Publication : 21/11/2018

Gauthier Tolini, professeur d'histoire-géographie, ICEM 93

À travers cet article, nous souhaitons présenter une méthode d’évaluation par brevets développée par Célestin Freinet et ses camarades. En effet, les brevets nous semblent être une alternative intéressante aux évaluations par notes ou par compétences.
Dans une première partie, nous reviendrons sur la création et l’expérimentation des brevets par Célestin Freinet en nous appuyant plus particulièrement sur des exemples qui concerneraient aujourd’hui les champs disciplinaires des sciences de la vie et de la Terre (SVT).

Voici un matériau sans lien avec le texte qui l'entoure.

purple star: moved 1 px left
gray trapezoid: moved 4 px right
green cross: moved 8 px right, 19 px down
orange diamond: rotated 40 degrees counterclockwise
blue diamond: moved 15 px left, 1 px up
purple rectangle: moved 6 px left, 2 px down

Dans une deuxième partie, nous présenterons les expériences d’adaptation des brevets que nous menons depuis deux ans en SVT et en histoire-géographie sur le niveau 6e dans un collège de Seine-Saint-Denis.
Avant cela, nous voulons préciser que quelle que soit la méthode d’évaluation choisie (par notes, par compétences, par brevets, par ceintures, etc.), la relation pédagogique avec nos élèves, le droit à l’erreur et le contenu de ce qui est enseigné avec une approche égalitaire et critique nous semblent primordiaux.

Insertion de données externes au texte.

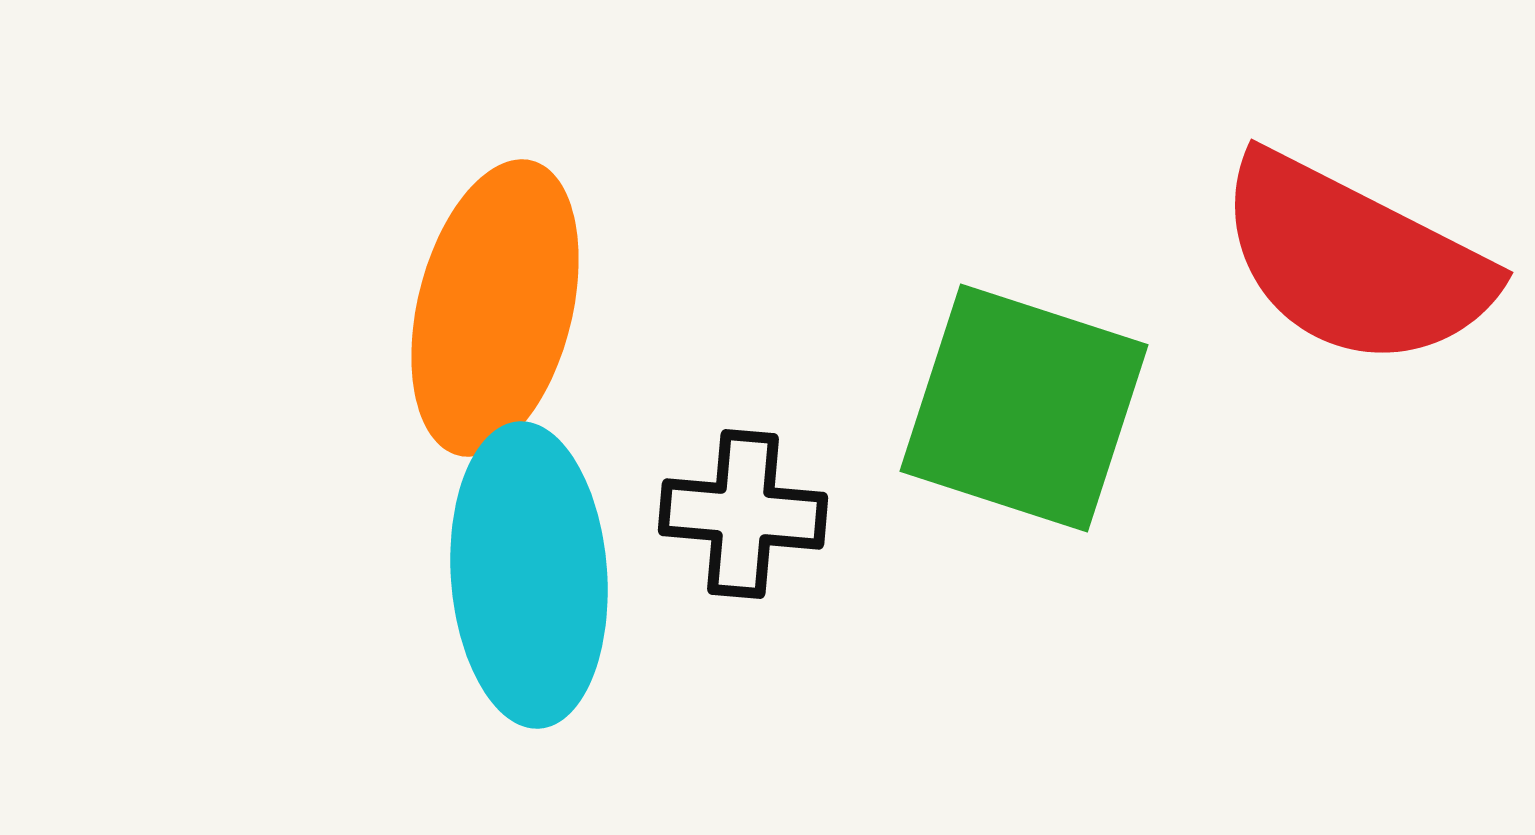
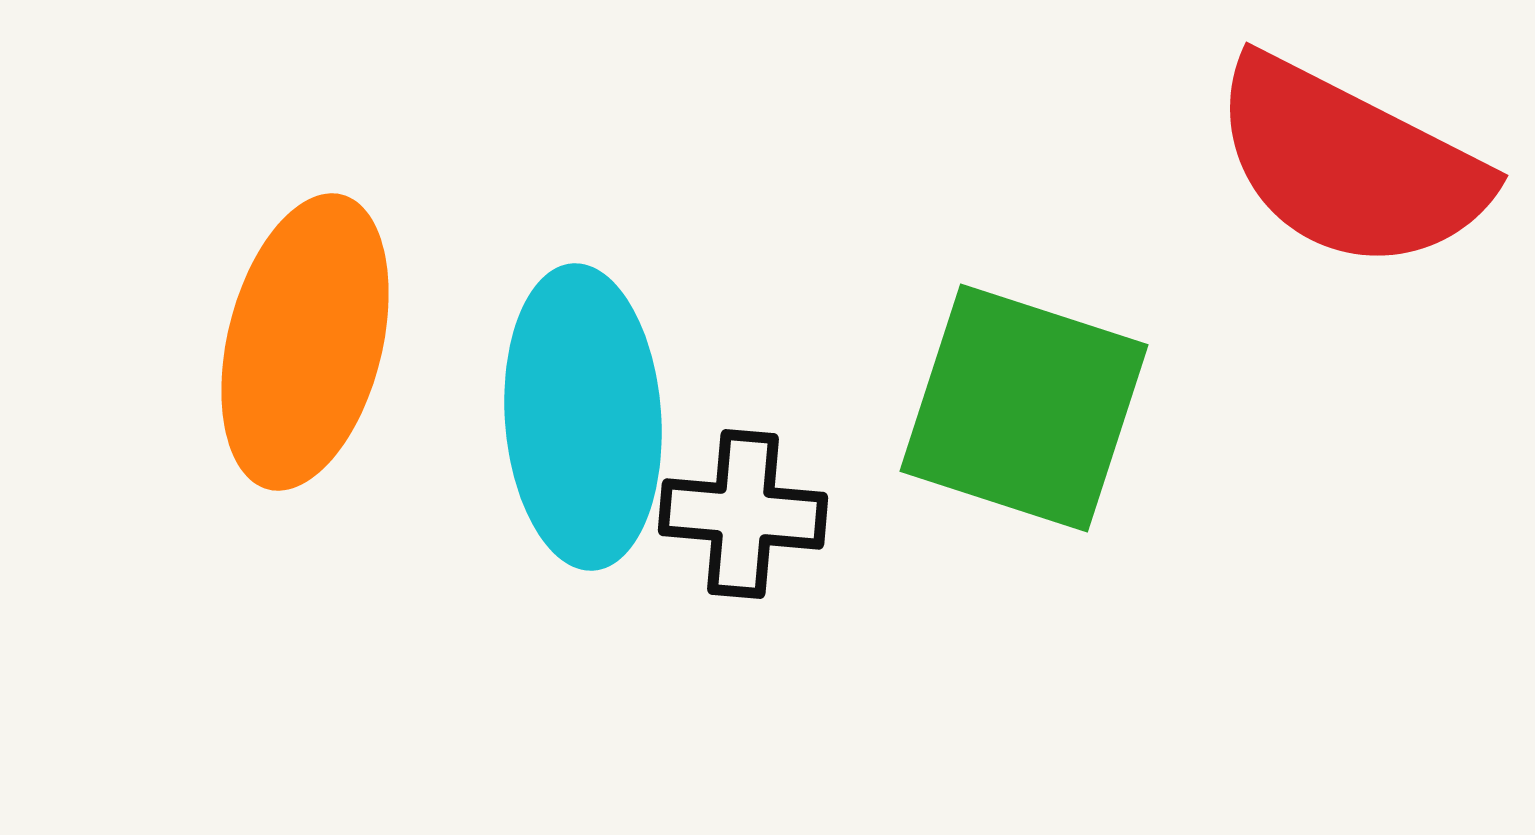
red semicircle: moved 5 px left, 97 px up
orange ellipse: moved 190 px left, 34 px down
cyan ellipse: moved 54 px right, 158 px up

I. Les brevets de Célestin Freinet : éléments historiques

Pour créer ses brevets, Freinet s’inspire des brevets des Jeunes Éclaireurs mis en place par Robert Baden-Powell (1857-1941), fondateur du scoutisme. Les jeunes scouts (des garçons uniquement) devaient démontrer devant le groupe leur niveau de maîtrise d’une activité au cours d’une cérémonie (ex : allumer un feu, dresser un campement, etc.). L’épreuve réussie, un brevet était attribué et le jeune pouvait en porter l’insigne (badge) sur sa veste. Freinet adapta cette méthode au contexte scolaire.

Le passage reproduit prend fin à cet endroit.